STUDY MATERIAL: Begin

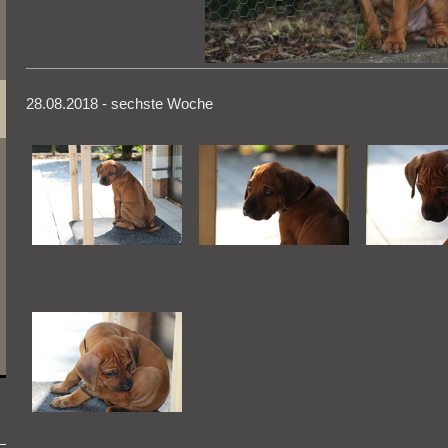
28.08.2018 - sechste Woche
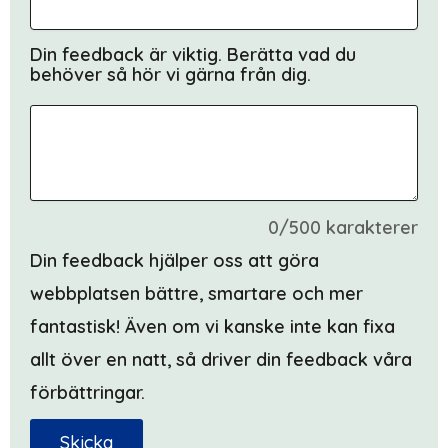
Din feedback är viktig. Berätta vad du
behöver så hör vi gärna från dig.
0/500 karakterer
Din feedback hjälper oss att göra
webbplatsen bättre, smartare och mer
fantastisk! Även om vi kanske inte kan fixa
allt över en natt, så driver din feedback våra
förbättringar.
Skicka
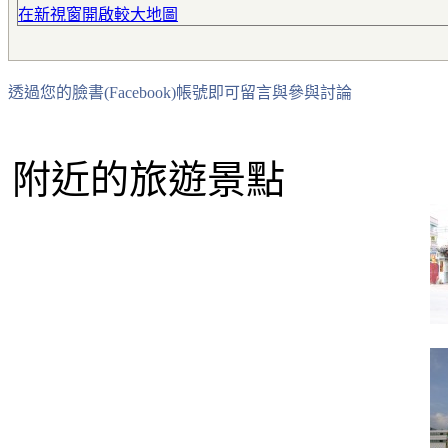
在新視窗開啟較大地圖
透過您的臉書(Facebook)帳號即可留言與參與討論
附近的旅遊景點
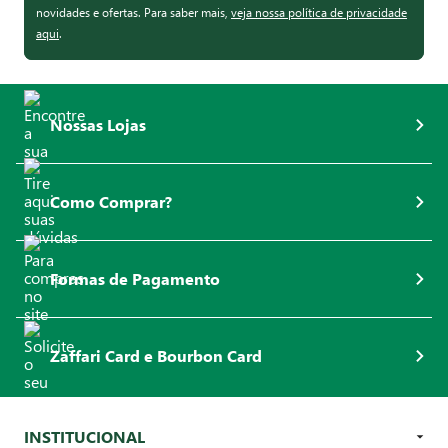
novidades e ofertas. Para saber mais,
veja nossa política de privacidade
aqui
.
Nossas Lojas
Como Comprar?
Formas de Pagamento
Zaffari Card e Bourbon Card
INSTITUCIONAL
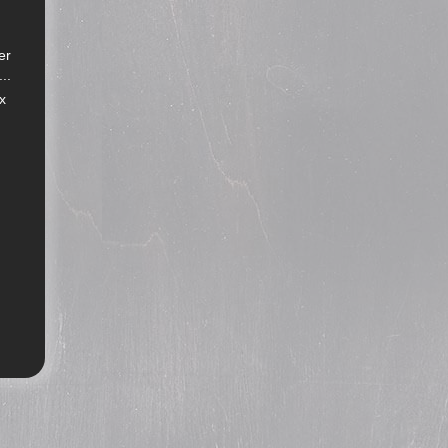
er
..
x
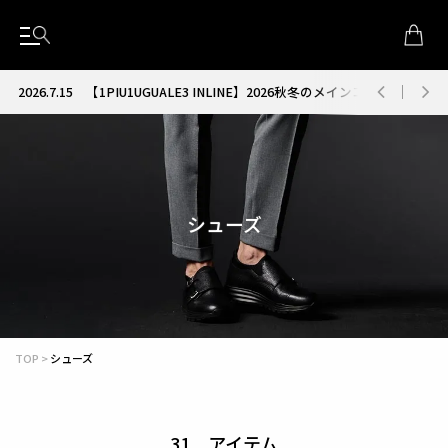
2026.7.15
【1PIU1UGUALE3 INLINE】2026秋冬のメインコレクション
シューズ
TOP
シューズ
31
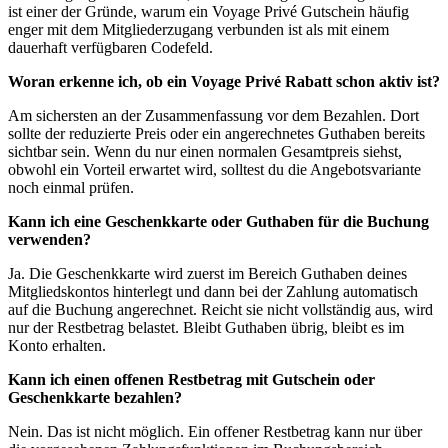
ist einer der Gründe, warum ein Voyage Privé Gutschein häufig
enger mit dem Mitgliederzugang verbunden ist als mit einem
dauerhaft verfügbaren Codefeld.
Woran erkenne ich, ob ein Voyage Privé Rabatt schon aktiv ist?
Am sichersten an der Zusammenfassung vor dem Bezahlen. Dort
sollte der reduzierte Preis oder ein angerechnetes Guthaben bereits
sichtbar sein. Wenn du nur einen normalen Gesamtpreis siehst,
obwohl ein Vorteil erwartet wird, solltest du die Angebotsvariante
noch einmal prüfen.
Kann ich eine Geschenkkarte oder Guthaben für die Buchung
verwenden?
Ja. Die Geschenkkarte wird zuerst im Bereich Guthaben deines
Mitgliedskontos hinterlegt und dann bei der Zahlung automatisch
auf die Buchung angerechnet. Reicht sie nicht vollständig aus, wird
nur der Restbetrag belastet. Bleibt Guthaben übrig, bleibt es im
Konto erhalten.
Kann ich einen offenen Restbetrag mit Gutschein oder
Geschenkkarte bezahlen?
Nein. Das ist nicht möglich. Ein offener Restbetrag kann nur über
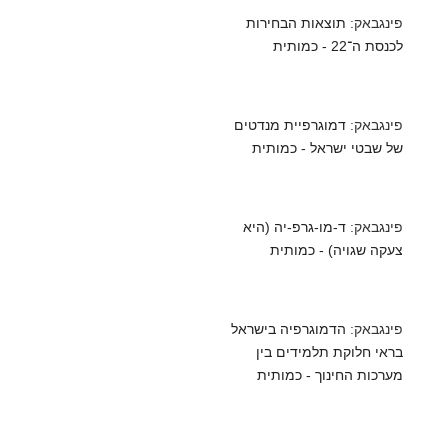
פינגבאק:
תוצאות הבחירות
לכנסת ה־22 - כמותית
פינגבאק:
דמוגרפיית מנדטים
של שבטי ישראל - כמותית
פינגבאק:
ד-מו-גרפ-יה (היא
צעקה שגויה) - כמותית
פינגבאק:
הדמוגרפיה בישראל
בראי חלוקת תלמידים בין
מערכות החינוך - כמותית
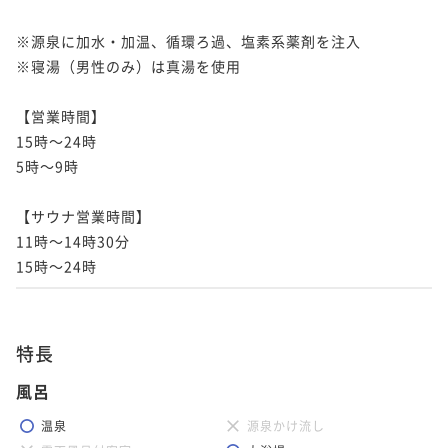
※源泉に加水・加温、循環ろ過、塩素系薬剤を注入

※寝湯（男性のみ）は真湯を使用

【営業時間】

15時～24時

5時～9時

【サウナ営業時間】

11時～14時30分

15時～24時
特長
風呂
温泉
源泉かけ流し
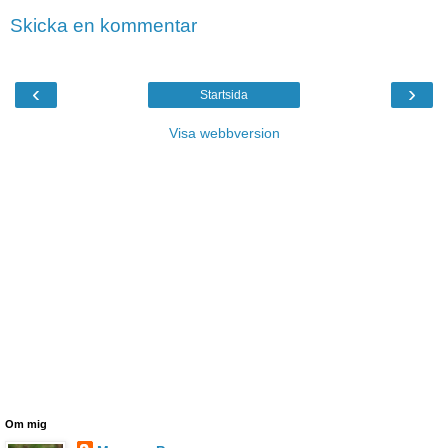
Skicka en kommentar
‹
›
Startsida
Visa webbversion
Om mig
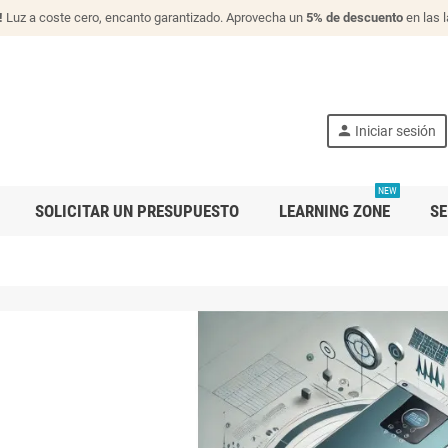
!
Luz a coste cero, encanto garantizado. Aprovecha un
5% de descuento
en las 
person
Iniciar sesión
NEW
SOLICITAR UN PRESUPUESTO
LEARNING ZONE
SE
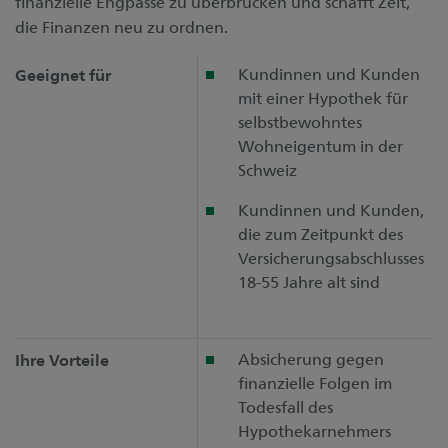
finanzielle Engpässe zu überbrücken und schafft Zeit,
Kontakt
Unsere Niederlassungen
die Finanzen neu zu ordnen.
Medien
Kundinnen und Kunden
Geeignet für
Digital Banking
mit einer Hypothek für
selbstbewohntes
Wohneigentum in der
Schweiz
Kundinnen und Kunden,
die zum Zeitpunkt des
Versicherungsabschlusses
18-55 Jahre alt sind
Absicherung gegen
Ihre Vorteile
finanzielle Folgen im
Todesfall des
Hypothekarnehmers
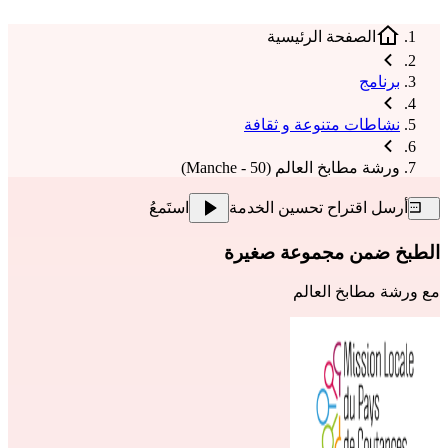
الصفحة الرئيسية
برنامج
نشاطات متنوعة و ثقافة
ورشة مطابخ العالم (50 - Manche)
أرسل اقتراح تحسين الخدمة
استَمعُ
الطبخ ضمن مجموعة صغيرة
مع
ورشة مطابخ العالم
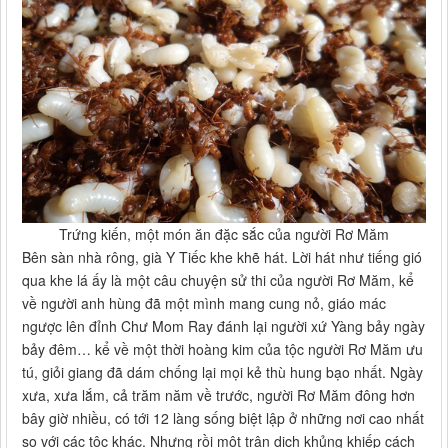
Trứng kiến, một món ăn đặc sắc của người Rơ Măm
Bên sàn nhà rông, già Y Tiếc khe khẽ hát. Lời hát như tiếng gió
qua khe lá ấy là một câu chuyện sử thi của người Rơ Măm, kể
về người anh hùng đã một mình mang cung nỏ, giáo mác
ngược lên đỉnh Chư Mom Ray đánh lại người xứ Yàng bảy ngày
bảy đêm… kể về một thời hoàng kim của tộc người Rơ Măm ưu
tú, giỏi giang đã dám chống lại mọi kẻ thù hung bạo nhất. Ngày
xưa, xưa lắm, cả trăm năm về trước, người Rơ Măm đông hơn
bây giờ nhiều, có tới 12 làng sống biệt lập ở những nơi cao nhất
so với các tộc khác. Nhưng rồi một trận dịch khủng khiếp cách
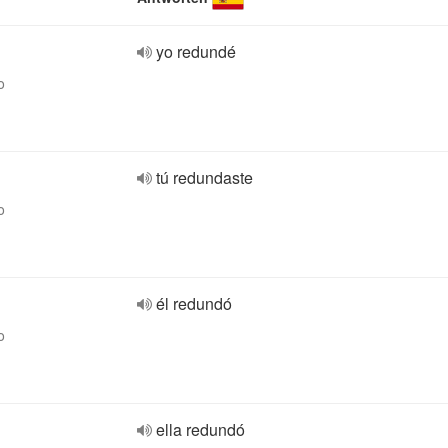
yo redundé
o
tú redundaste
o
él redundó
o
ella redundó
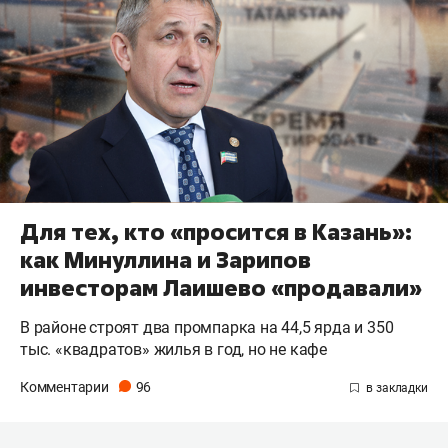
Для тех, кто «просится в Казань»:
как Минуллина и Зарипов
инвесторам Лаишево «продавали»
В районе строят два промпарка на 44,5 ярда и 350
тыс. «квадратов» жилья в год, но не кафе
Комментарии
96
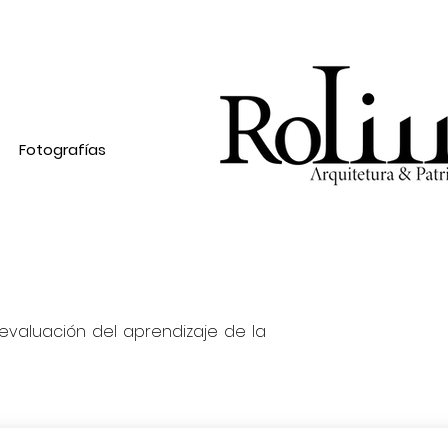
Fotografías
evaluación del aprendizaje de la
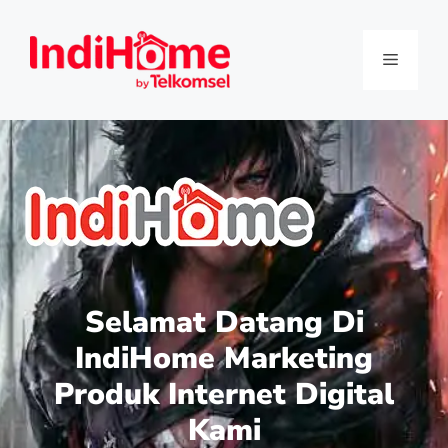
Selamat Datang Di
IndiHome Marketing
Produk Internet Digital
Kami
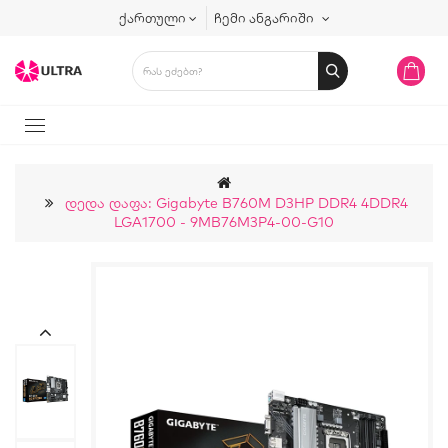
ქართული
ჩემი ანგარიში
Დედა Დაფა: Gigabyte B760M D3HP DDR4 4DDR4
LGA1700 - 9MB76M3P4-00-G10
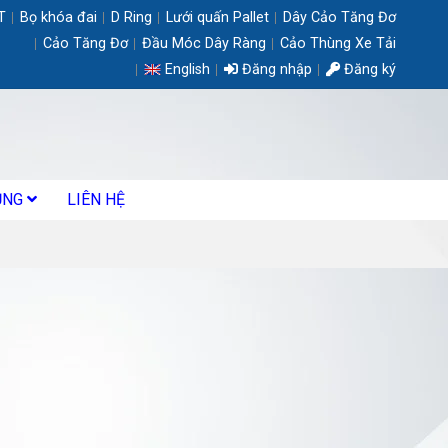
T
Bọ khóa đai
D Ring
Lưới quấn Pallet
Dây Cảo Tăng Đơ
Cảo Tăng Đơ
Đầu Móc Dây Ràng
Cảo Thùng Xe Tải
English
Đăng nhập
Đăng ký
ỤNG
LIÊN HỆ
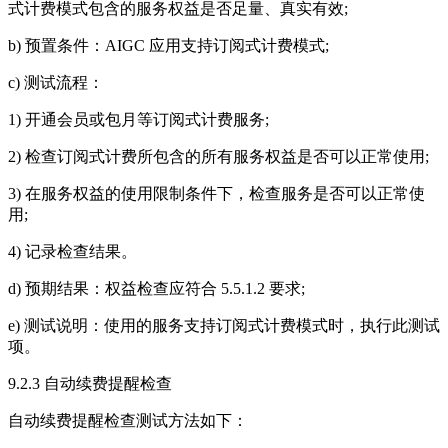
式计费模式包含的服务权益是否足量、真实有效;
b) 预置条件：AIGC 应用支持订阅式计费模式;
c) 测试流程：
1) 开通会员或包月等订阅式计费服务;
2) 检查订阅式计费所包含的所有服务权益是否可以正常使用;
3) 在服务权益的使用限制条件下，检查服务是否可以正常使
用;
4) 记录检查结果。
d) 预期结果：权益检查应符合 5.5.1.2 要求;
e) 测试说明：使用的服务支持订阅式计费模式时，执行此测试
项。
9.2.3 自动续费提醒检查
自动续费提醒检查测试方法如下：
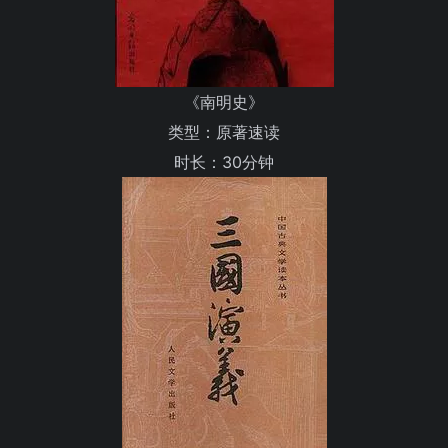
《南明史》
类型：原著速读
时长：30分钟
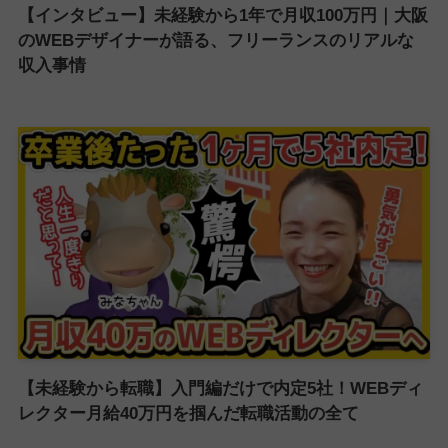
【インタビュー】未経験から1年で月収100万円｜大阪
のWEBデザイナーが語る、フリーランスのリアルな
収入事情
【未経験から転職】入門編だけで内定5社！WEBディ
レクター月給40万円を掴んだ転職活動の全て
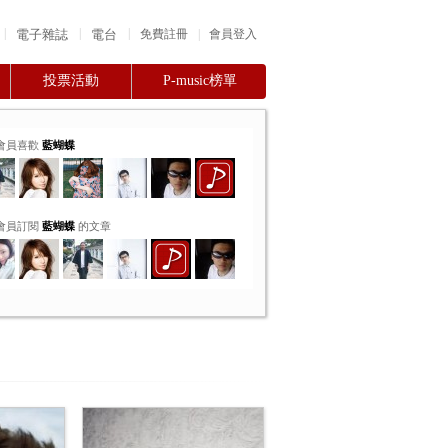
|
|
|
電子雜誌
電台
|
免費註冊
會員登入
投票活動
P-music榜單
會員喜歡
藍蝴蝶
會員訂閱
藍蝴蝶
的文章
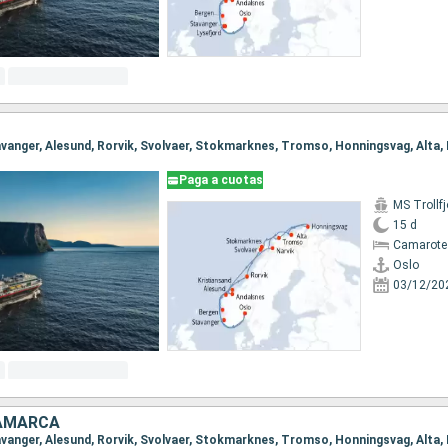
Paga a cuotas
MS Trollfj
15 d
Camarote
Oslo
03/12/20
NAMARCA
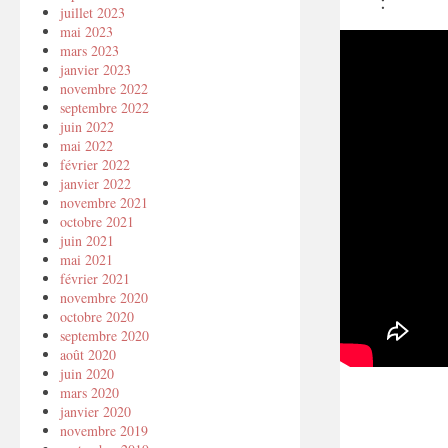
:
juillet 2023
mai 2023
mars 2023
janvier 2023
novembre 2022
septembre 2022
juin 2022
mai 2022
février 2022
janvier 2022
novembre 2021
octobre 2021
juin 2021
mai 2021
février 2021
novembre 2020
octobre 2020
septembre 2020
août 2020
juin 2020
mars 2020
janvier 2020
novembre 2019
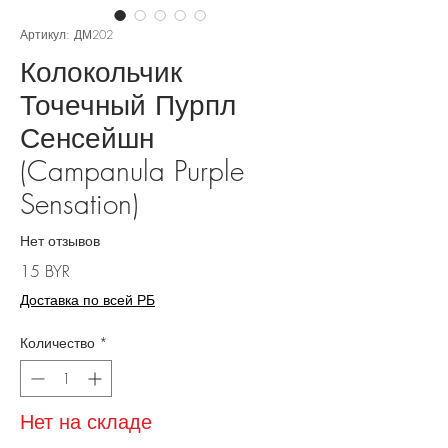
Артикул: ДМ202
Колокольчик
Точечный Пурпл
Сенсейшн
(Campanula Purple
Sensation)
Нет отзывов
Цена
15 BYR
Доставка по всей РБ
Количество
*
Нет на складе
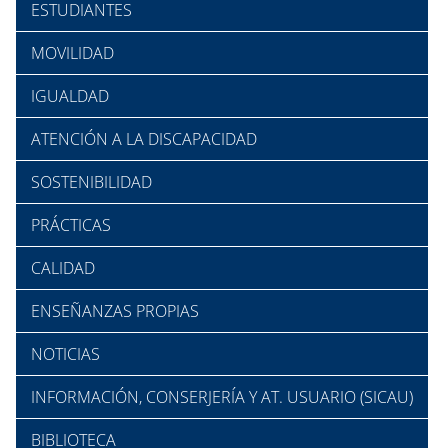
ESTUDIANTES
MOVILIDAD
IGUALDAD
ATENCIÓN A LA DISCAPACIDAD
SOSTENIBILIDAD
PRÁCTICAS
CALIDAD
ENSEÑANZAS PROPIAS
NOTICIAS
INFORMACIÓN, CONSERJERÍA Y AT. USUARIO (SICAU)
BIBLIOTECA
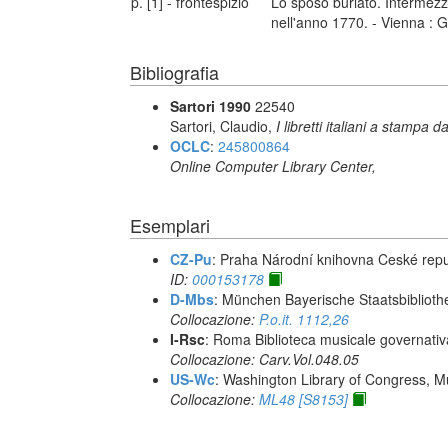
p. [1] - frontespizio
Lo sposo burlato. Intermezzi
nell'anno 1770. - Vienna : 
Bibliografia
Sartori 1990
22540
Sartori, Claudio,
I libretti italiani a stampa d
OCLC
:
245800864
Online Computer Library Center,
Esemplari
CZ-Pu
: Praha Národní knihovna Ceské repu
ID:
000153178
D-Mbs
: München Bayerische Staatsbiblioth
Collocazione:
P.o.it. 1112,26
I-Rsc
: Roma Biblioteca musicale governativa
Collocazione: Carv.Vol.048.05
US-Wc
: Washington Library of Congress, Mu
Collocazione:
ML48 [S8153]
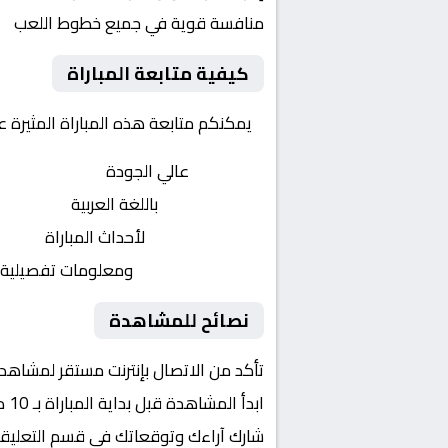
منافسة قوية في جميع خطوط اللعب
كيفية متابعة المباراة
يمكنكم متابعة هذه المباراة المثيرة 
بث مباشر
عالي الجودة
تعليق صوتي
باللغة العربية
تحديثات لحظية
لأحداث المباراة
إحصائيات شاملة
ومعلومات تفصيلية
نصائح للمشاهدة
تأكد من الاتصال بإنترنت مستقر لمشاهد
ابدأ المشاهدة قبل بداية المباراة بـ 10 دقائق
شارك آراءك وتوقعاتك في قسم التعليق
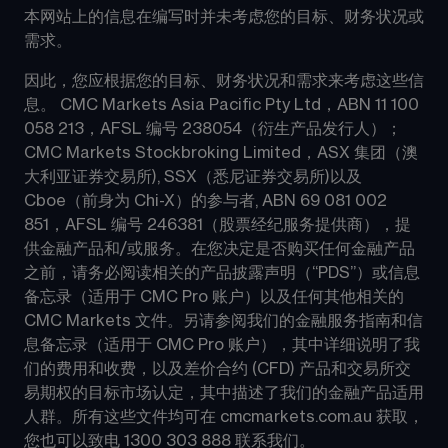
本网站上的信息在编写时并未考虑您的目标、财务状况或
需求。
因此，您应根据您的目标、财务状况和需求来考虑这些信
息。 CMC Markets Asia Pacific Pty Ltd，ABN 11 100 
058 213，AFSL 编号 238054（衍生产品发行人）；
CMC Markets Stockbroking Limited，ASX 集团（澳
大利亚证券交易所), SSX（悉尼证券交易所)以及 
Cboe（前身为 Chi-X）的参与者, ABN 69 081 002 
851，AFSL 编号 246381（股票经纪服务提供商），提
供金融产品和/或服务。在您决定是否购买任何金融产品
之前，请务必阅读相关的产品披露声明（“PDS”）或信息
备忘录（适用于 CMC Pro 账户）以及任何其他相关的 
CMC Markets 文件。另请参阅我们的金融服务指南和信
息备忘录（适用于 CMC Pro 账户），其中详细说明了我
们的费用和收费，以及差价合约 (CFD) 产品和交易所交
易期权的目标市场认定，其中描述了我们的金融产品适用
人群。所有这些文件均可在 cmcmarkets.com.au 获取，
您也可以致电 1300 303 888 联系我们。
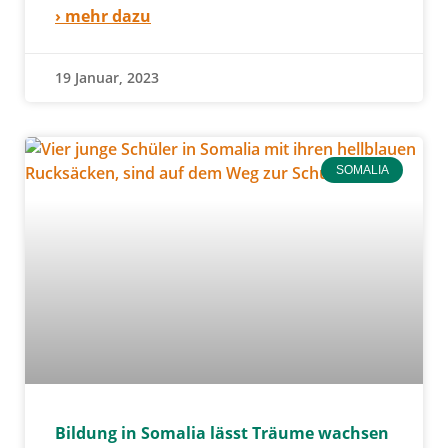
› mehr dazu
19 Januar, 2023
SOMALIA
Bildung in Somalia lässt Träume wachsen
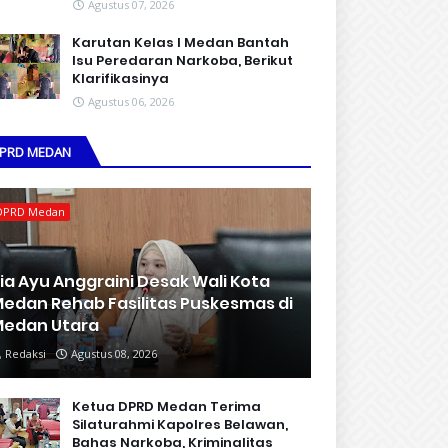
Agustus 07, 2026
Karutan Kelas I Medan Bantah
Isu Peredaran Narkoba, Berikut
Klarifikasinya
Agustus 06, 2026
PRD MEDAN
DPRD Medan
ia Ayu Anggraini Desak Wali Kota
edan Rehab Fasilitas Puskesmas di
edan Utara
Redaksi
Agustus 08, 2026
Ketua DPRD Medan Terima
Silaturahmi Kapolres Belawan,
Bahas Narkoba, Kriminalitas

STUDY MATERIAL: End

▶ **EXERCISE PROMPT**
Working from the entries above, please transcribe only the lines from the line with "ella redundó" through the line with "b) 预置条件：AIGC 应用支持订阅式计费模式;", exactly, with both end lines and without pictures.

▶ **TASK ANSWER**
ella redundó
Для тех, кто «просится в Казань»:
как Минуллина и Зарипов
инвесторам Лаишево «продавали»
В районе строят два промпарка на 44,5 ярда и 350
тыс. «квадратов» жилья в год, но не кафе
Комментарии
96
Fotografías
evaluación del aprendizaje de la
Selamat Datang Di
IndiHome Marketing
Produk Internet Digital
Kami
ქართული
ჩემი ანგარიში
Დედა Დაფა: Gigabyte B760M D3HP DDR4 4DDR4
LGA1700 - 9MB76M3P4-00-G10
T
Bọ khóa đai
D Ring
Lưới quấn Pallet
Dây Cảo Tăng Đơ
Cảo Tăng Đơ
Đầu Móc Dây Ràng
Cảo Thùng Xe Tải
English
Đăng nhập
Đăng ký
ỤNG
LIÊN HỆ
式计费模式包含的服务权益是否足量、真实有效;
b) 预置条件：AIGC 应用支持订阅式计费模式;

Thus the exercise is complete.